# Need a good "carpet" grass/plant :)



## cgcaver (Jan 19, 2005)

Can anyone please recommend some good carpet plants? I need something for my foreground that will stay 1-2" preferably. I have a 55g with sandy substrate. I am running the 2x55w BrightKit from AH Supply, but am considering buying a 1x96w to go along with it (for 4wpg total). I had looked at micro sword, looks great, but kinda tall... and Im kinda scared of glosso from what I hear about it. What do you guys think?

Thanks for any help!


----------



## Hypancistrus (Oct 28, 2004)

The most common I've seen:

_Eleocharis acicularis_ - http://aquariumplant.com/cgi-bin/cart/PO932.html
_Echinodorus tenellus_ - http://aquariumplant.com/cgi-bin/cart/po939.html
_Lilaeopsis novae-zelandiae_ - http://aquariumplant.com/cgi-bin/cart/po099.html
_Glossostigma elatinoides_ - http://aquariumplant.com/cgi-bin/cart/bp011.html
_Sagittaria subulata_ - http://aquariumplant.com/cgi-bin/cart/po107.html
_Cryptocoryne willisii_ - http://www.aquaticplantdepot.com/willisii.html
_Cryptocoryne wendtii_ - http://aquariumplant.com/cgi-bin/cart/cr065.html


----------



## victri (Dec 18, 2003)

or you could look at:

- Elatine triandra
- ranalisma rostrata
- hemianthus callitricoides

I have some pics of those in my site if you need to take a look.
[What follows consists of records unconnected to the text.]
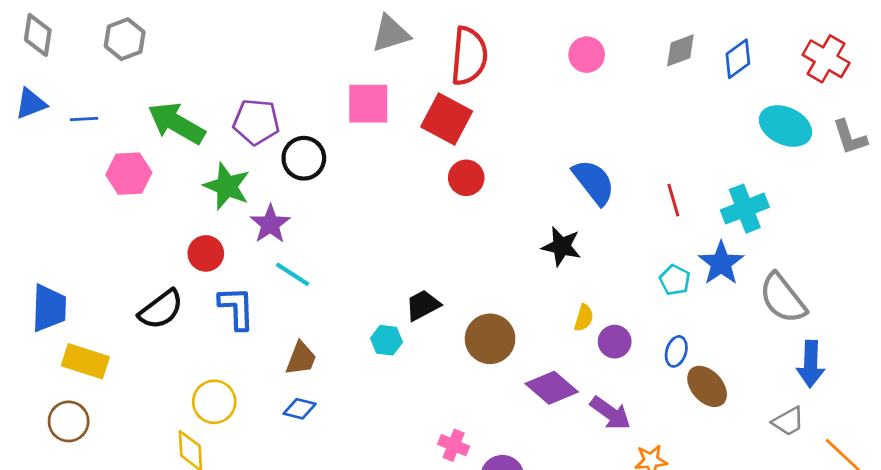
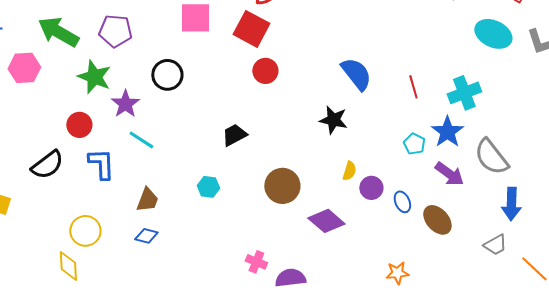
black circle: (304, 158) -> (167, 75), moved
black trapezoid: (423, 305) -> (234, 135), moved
blue ellipse: (676, 351) -> (402, 202), moved, turned -40
purple arrow: (610, 413) -> (449, 174), moved

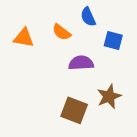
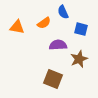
orange semicircle: (62, 32) -> (44, 23), turned -72
brown star: (109, 96) -> (79, 59), moved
It very much depends on what you want and the kind of maintenance you expect. For most foreground, it'll be better if you have stronger lights. Not sure what you mean by "sandy substrate", but it'll be a concern if the plants don't take to it well.


----------



## Hypancistrus (Oct 28, 2004)

Those are cool but they're going to be hard to find!


----------



## GTApuffgal (Feb 7, 2005)

You just missed a great deal in the swap section on HC! Keep watching it if that interests you. 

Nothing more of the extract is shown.